Если что-то или кто-то возникает у него на пути, он делает прыжок
или просто чуть-чуть наклоняется вперёд, грудью удаляя
препятствие. Куртка на спине и груди его изорвана, а из тела
местами торчат посторонние предметы. Он не то чтобы задира, просто
у него нет времени на повороты и виражи.
Всё это не могло вглухую не заинтриговать Человека-Праздника. Он
последовал за странным существом и вскорости настолько потерял
осторожность, что вскарабкался на очередную вывороченную
башмаком Утопленника куртину жухлой травы, стремясь получше
разглядеть его — и едва успел юркнуть обратно под корни,
спасаясь от хищной скопы, рухнувшей на него с белого неба.
Некоторое время он разглядывал Утопленника с разных точек — иногда
из его же собственных следов, иногда из чужих — следов зверя,
человека, ветра или воды, свежих и не очень, и с вершины
обглоданного холма у самого Города, где у него было теперь
множество выходов, увидел за Салаирским Кряжем — смотреть надо
было не прямо, а по дуге — маленькое и почти неподвижное
пятнышко. Утопленник направлялся сюда, и Человек-Праздник
забеспокоился, что не успеет его поймать.
Однако почти сразу же после этого он засёк его на длинной осыпи,
высунувшись из оголившихся корней ползуна. Утопленник лишь
начал по ней подниматься, глубоко погружая ноги в текучее
каменное месиво, а между ним и Выворотнем высилось кряжистое сухое
дерево в серых ошмётках коры, стоящее на самых кончиках
пальцев. Это была удача — пожалуй, из-под такого можно вылезти
весом пудов в десять, рослым, задорным, функциональным.

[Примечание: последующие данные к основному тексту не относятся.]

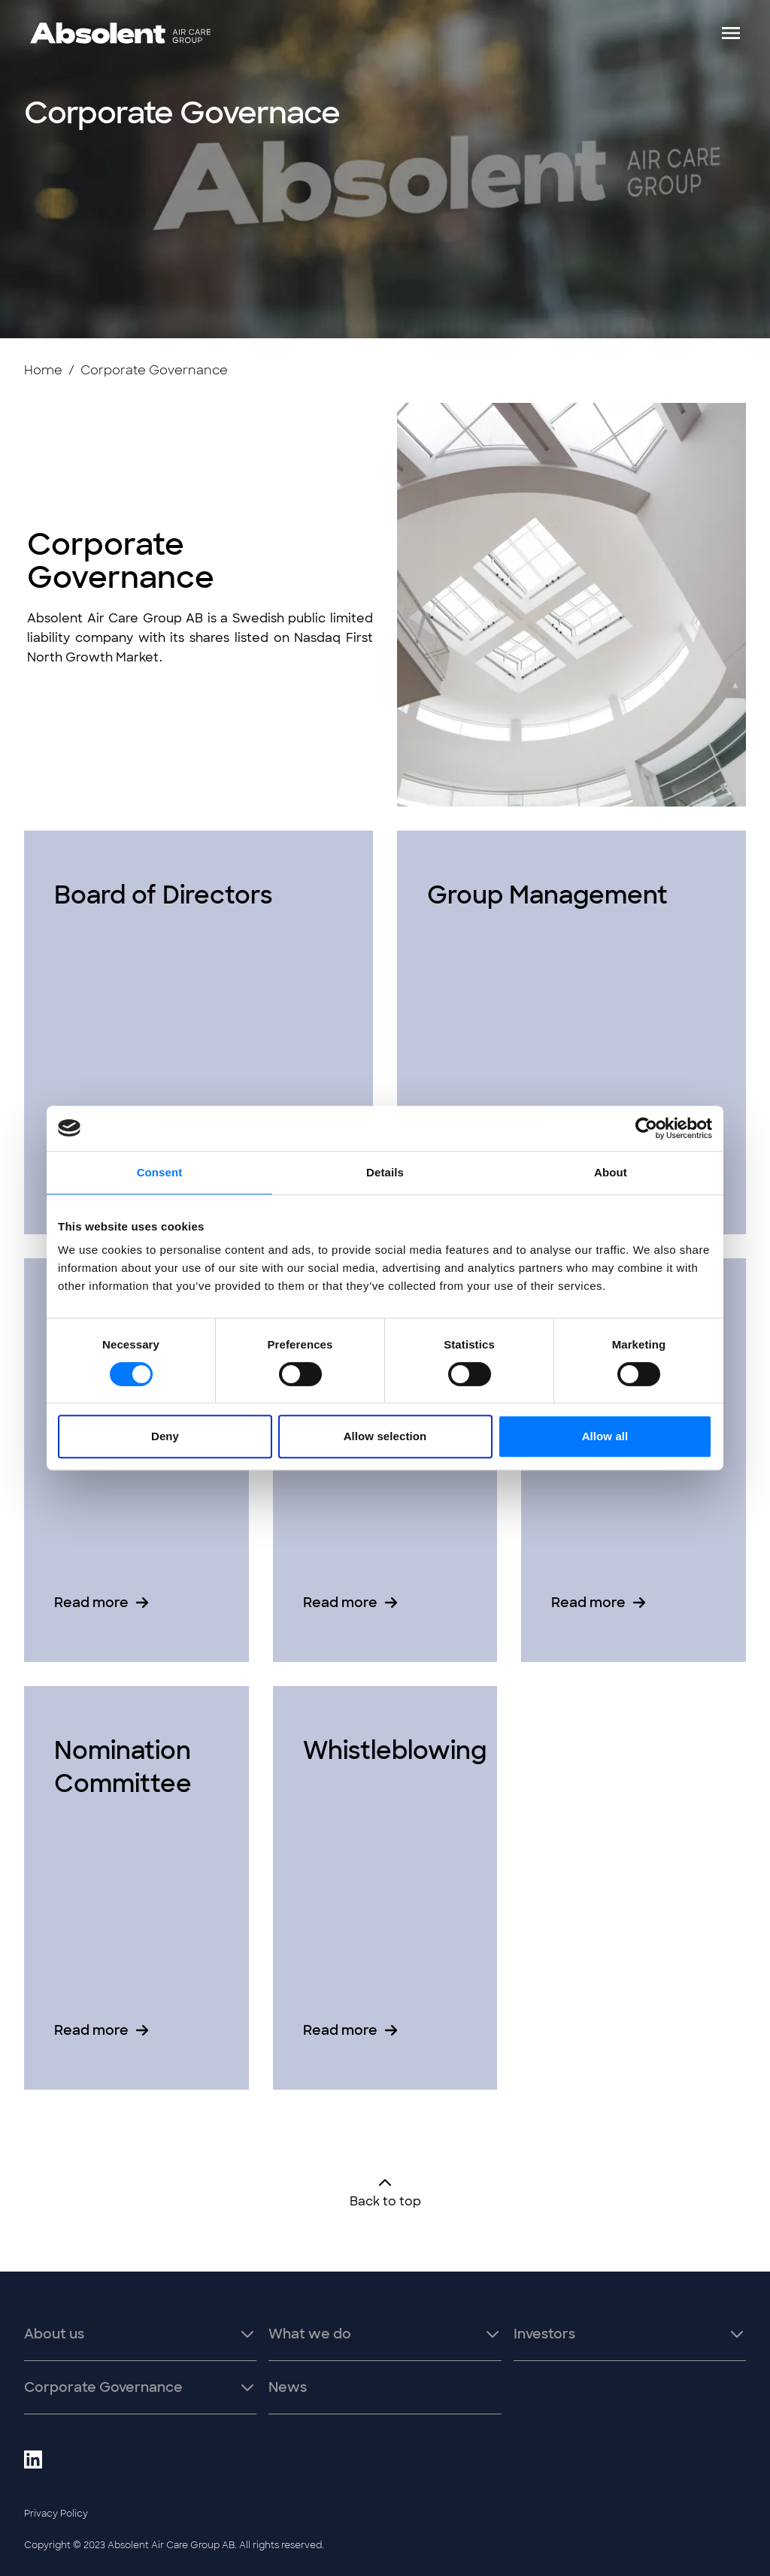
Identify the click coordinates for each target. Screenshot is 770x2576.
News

Выворотень скатился чуть пониже и подкопал два камня, постанывая
от натуги, а потом столкнул их вниз один за другим, едва не
порвав себе сухожилия под коленями. Камни запрыгали вниз, и
чуть погодя дерево с треском рухнуло под ударом компактного
оползня, который тут же и остановился.
Человек-Праздник с удовольствием выпрямился во весь свой
двухсаженный рост, стукнул в кстати оказавшийся под рукой бубен и
выдернул из гальки ногу, обутую в тяжёлый башмак из бесовой
шкуры.
Лавина ударила Утопленика по коленям, сбила с ног и поволокла вниз,
съев половину пройденного им пути. Выворотень расхохотался
так, что несколько каменных ручейков устремились вслед за
первым, и причёл:
— Ловил карася, а поймал лосося, тропил лису, да загарпунил колбасу
— и всем хороша колбаса, но только нет у неё лица —
руки-ноги-два яйца, сама в соплях, голова в репьях, жопа в клеточку
— всем взяла, а что она и к чему — нельзя узнать, нечем ей
сказать, и почему, раз такие дела, не проковырять бы ей рот
щепочкой? Ну, пожалуй к столу, нальём да накатим, пучком...—
тут он замолчал, поскольку заметил, что Утопленник, по
видимости, не заметил его. Он просто пёр и пёр вверх, глядя
куда-то сквозь Выворотня. И хотя у того у самого оставались
сомнение относительно никогда не виденной им колбасы и
правильности упоминание её в данном контексте, такое невнимание было
достаточно оскорбительным, чтобы еще разок смыть наглеца
камнепадом.
Когда в следующий раз Утопленник ровно с тем же выражением лица
поравнялся с Выворотнем, тому пришлось признать, что и музыка,
исполняемая на свирели, бубне и гудке, не возымела нужного
эффекта. Тогда он отбросил инструменты, взял Утопленника двумя
руками за нижнюю челюсть и остановил.
— Ну, отвечай, конь в пальто, тырсишься куда — а не то! — грозно
потребовал он, приподнимая добычу на вершок над землёй.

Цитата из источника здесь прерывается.